Only a number is wanted here. Tally the lines of the data that contain "autores".
··· DATA RECORDS
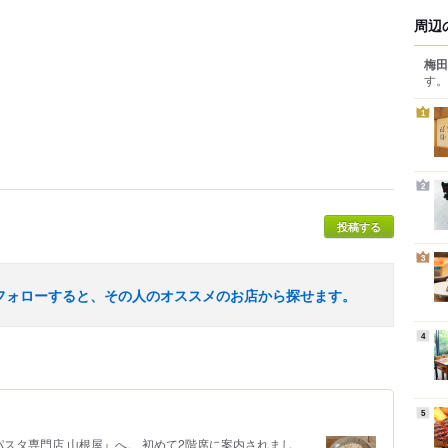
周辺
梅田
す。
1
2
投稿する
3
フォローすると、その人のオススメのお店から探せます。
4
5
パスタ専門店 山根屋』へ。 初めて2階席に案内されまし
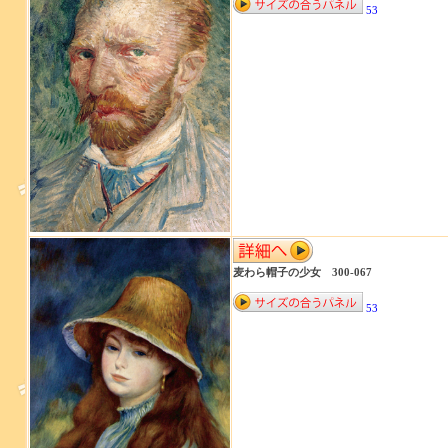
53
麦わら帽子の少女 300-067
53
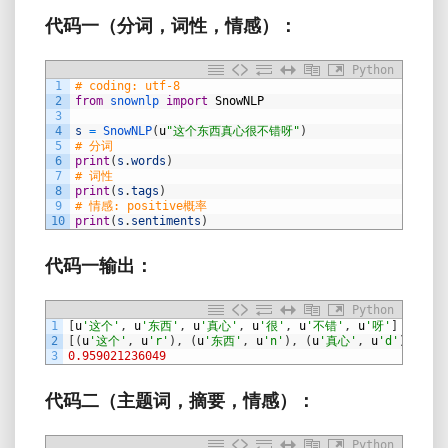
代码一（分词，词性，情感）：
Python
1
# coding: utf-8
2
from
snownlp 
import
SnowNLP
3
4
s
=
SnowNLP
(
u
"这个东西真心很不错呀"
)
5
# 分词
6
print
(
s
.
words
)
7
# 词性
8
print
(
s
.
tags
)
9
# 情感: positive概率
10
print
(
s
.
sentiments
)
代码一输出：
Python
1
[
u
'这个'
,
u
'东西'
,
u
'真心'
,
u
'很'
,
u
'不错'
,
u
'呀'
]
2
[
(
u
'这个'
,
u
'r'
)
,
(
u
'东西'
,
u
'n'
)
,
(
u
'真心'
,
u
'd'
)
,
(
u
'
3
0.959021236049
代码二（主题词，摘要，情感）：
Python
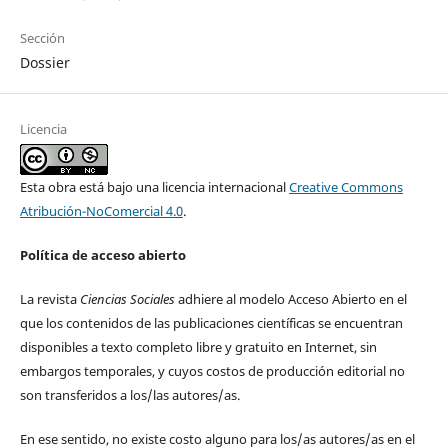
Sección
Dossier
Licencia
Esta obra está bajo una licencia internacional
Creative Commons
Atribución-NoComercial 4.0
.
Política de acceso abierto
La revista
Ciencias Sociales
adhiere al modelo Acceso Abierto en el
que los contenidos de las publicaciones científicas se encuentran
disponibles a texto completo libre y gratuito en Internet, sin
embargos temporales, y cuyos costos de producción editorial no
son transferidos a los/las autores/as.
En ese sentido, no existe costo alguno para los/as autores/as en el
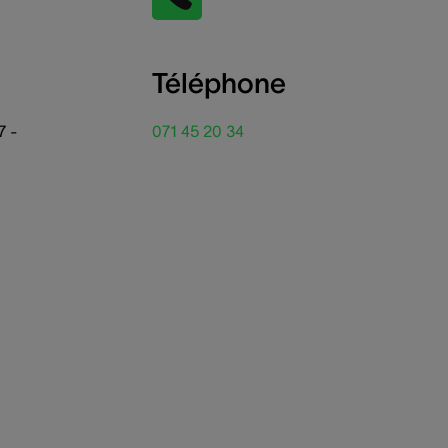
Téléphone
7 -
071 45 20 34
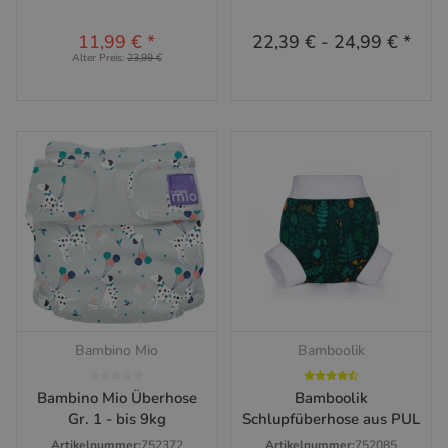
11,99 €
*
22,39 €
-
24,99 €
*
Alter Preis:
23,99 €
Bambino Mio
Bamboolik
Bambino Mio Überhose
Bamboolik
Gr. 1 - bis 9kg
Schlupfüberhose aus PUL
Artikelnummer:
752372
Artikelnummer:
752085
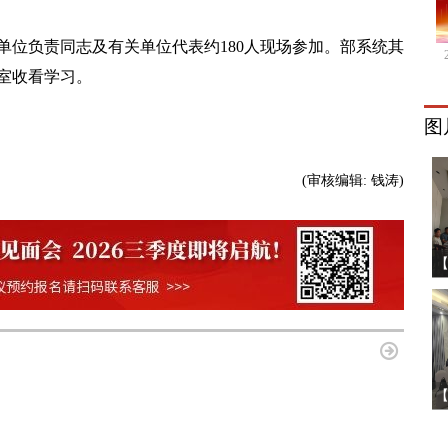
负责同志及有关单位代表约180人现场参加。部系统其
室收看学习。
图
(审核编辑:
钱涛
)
······
» SOLUTION TO THIS EXERCISE: 2